Show that $\sqrt{x^2 +1 }$ is uniformly continuous. $x \in \mathbb{R}$

Question

Let $x,y \in \mathbb{R} $ such that;

If $|x| \leq \delta$ then $|y| = |x| +(|y|-|x|) \leq |x| +||y|-|x|| \leq |x| + |y-x| < 2 \delta$

$$|\sqrt{x^2 +1 } - \sqrt{y^2 +1 }| = \sqrt{y^2 +1 } - \sqrt{x^2 +1 } \leq \sqrt{y^2 +1 } - 1 \leq y^2 +1 -1 < 2\delta := \epsilon $$

Now, this is the part I am having trouble with if $|x| > \delta$

$$|\sqrt{x^2 +1 } - \sqrt{y^2 +1 }| \leq |\frac{x^2 - y^2}{\sqrt{x^2 +1 } + \sqrt{y^2 +1 }}| \color{red}{\leq \frac{(x+y)^2}{2\sqrt{\delta^2 + 1}}}...$$

I don't think the red term makes much sense. As the $2xy$ term could very well be negative.

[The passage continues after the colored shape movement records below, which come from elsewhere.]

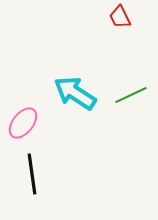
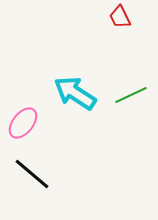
black line: rotated 42 degrees counterclockwise
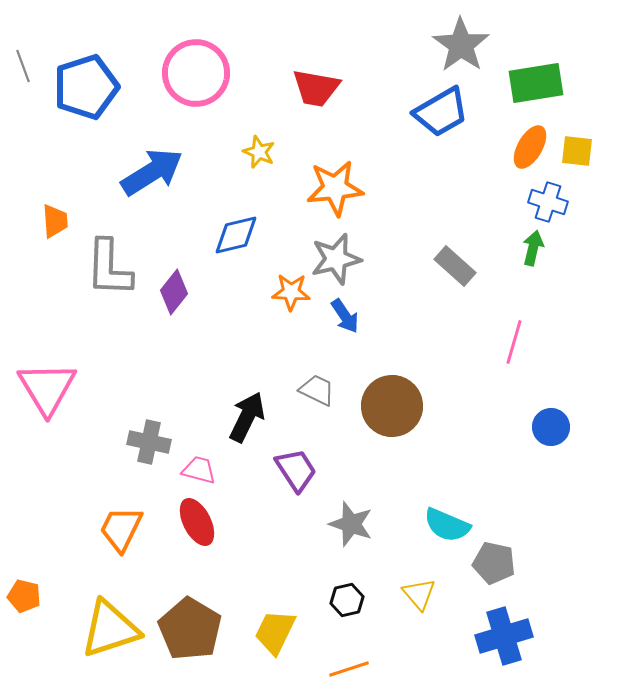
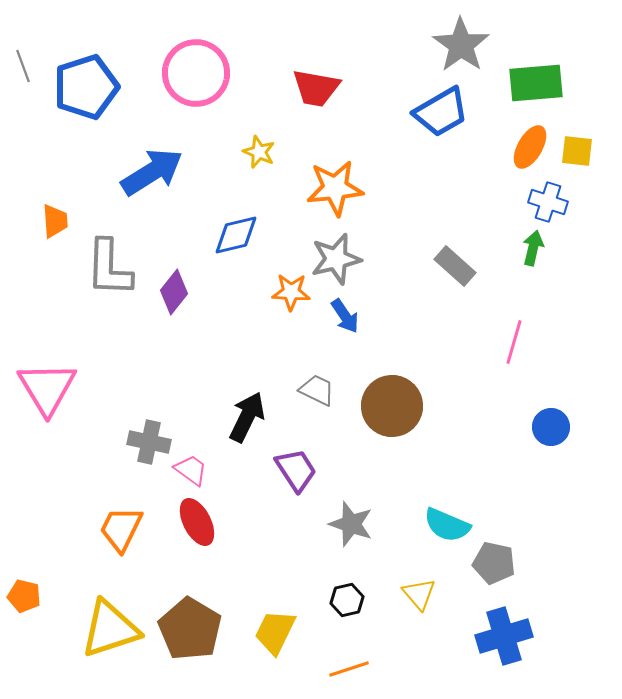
green rectangle at (536, 83): rotated 4 degrees clockwise
pink trapezoid at (199, 470): moved 8 px left; rotated 21 degrees clockwise
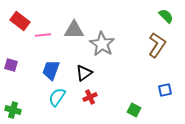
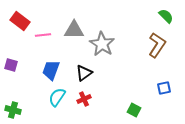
blue square: moved 1 px left, 2 px up
red cross: moved 6 px left, 2 px down
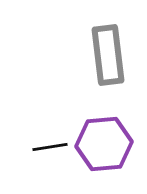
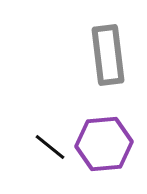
black line: rotated 48 degrees clockwise
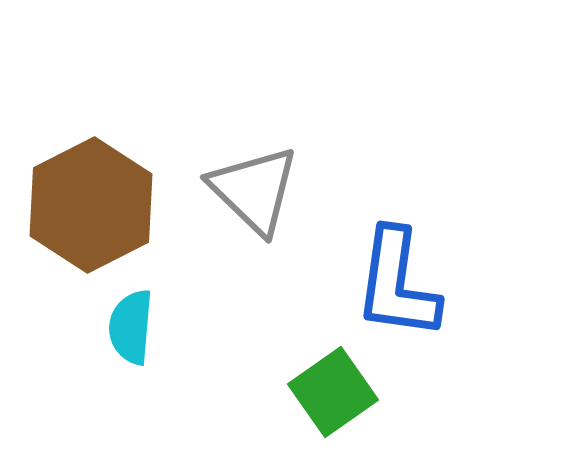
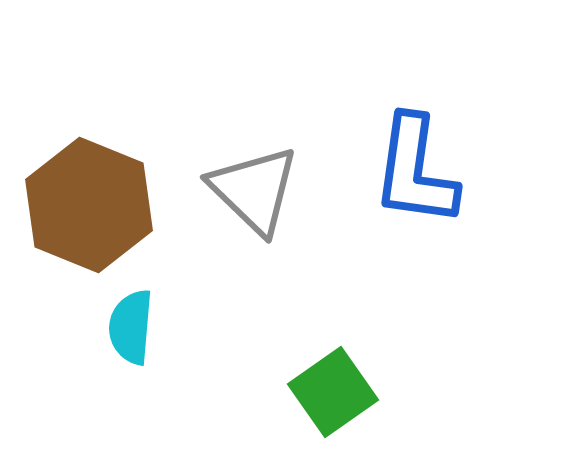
brown hexagon: moved 2 px left; rotated 11 degrees counterclockwise
blue L-shape: moved 18 px right, 113 px up
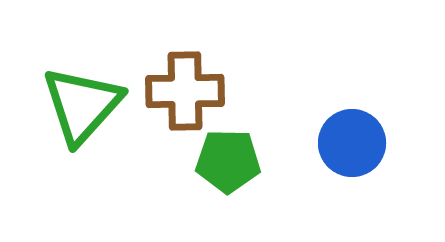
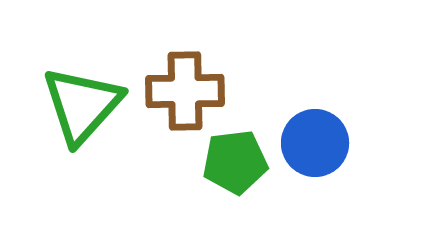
blue circle: moved 37 px left
green pentagon: moved 7 px right, 1 px down; rotated 8 degrees counterclockwise
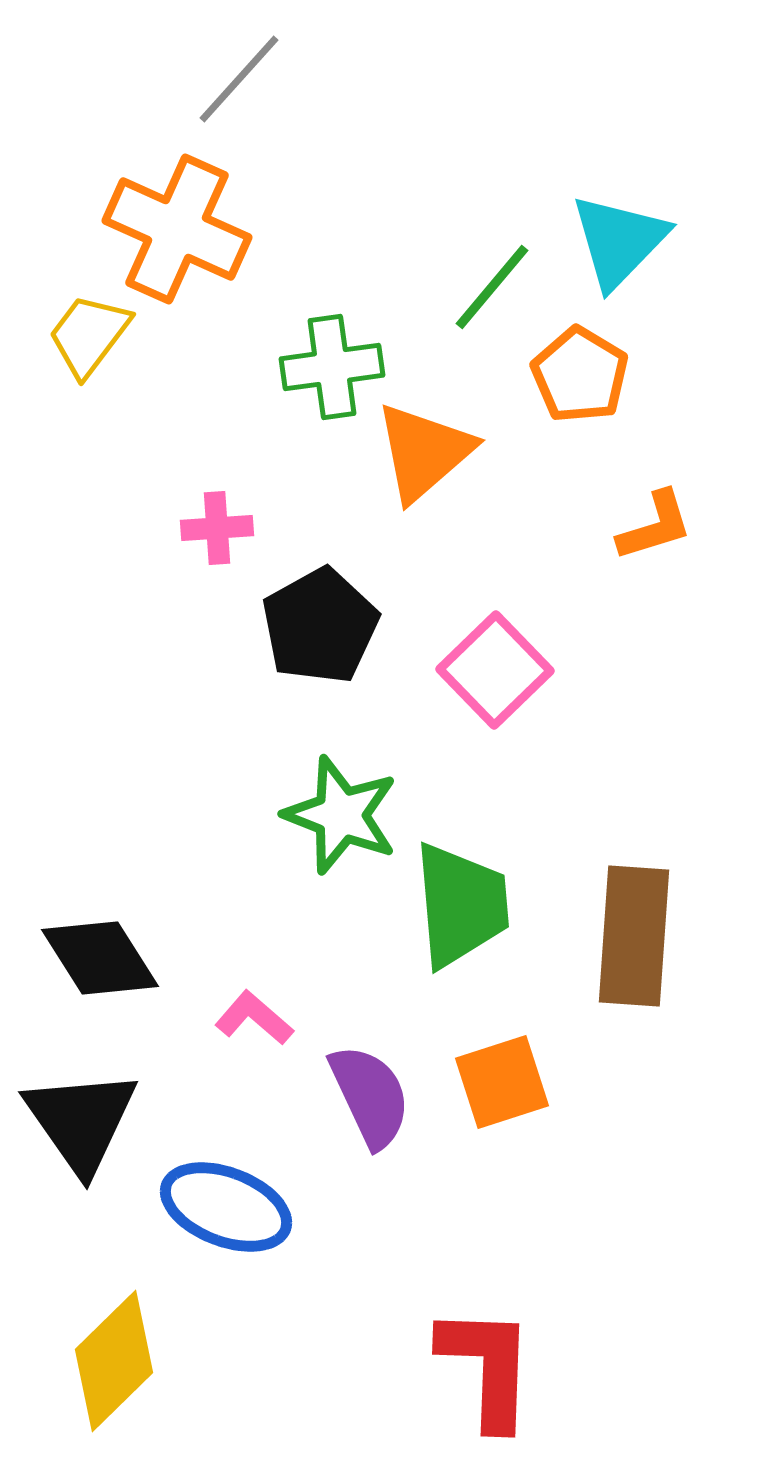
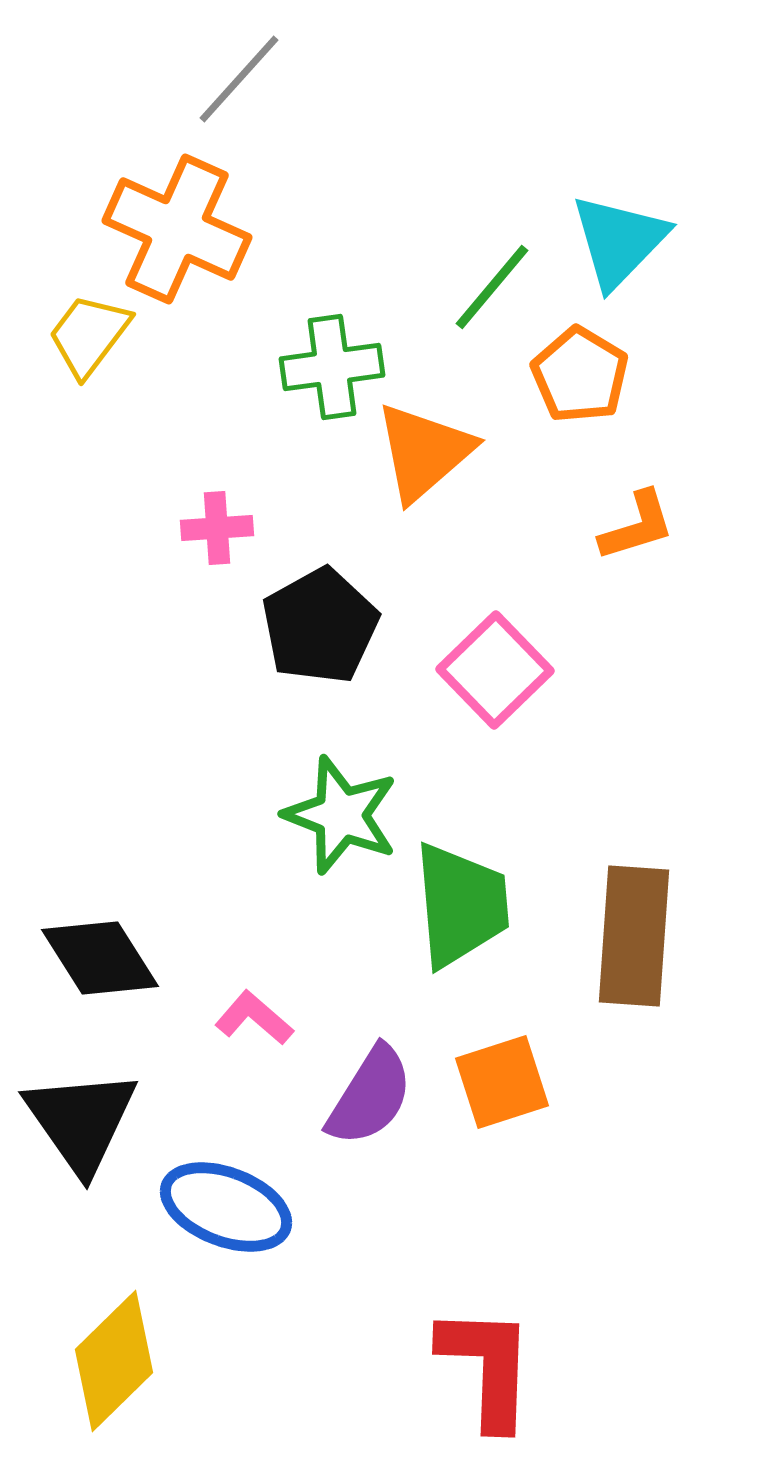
orange L-shape: moved 18 px left
purple semicircle: rotated 57 degrees clockwise
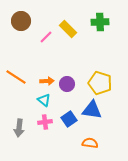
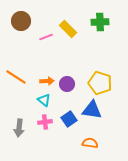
pink line: rotated 24 degrees clockwise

Could someone suggest a next step please.

Answer 1

You came close. We have $$\left|\sqrt{1+x^2}-\sqrt{1+y^2}\right|=\frac{|x^2-y^2|}{\sqrt{1+x^2}+\sqrt{1+y^2}} =|x-y|\frac{|x+y|}{\sqrt{1+x^2}+\sqrt{1+y^2}}. $$ Now $$\frac{|x+y|}{\sqrt{1+x^2}+\sqrt{1+y^2}}\le \frac{|x|+|y|}{\sqrt{1+x^2}+\sqrt{1+y^2}}\lt 1. $$

Answer 2

Usually, before trying to attack this kind of problems with the definition of uniform continuity, it is much easier and much faster to try to prove that the functions involved are Lipschitz-continuous.

In your case,

$$\left| \sqrt{x^2 + 1} - \sqrt {y^2 + 1} \right| = \left| \frac {x^2 - y^2} {\sqrt{x^2 + 1} + \sqrt {y^2 + 1}} \right| = \left| \frac {x + y} {\sqrt{x^2 + 1} + \sqrt {y^2 + 1}} \right| \cdot |x - y| = \left| \frac {x + y} {\sqrt{x^2 + 1} + \sqrt {y^2 + 1}} \right| \cdot |x - y| \le \left( \frac {|x| + |y|} {\sqrt{x^2 + 1} + \sqrt {y^2 + 1}} \right) \cdot |x - y| \le 1 \cdot |x-y| ,$$

so $\sqrt {x^2 + 1}$ is Lipschitz-continuous of Lipschitz constant $1$, whence uniform continuity follows immediately (remember that one characterization of uniform continuity is: $f$ is uniformly continuous on $I$ if and only if for $|x_n - y_n| \to 0$, we have $|f(x_n) - f(y_n)| \to 0$ for $(x_n)_n, (y_n)_n \subset I$).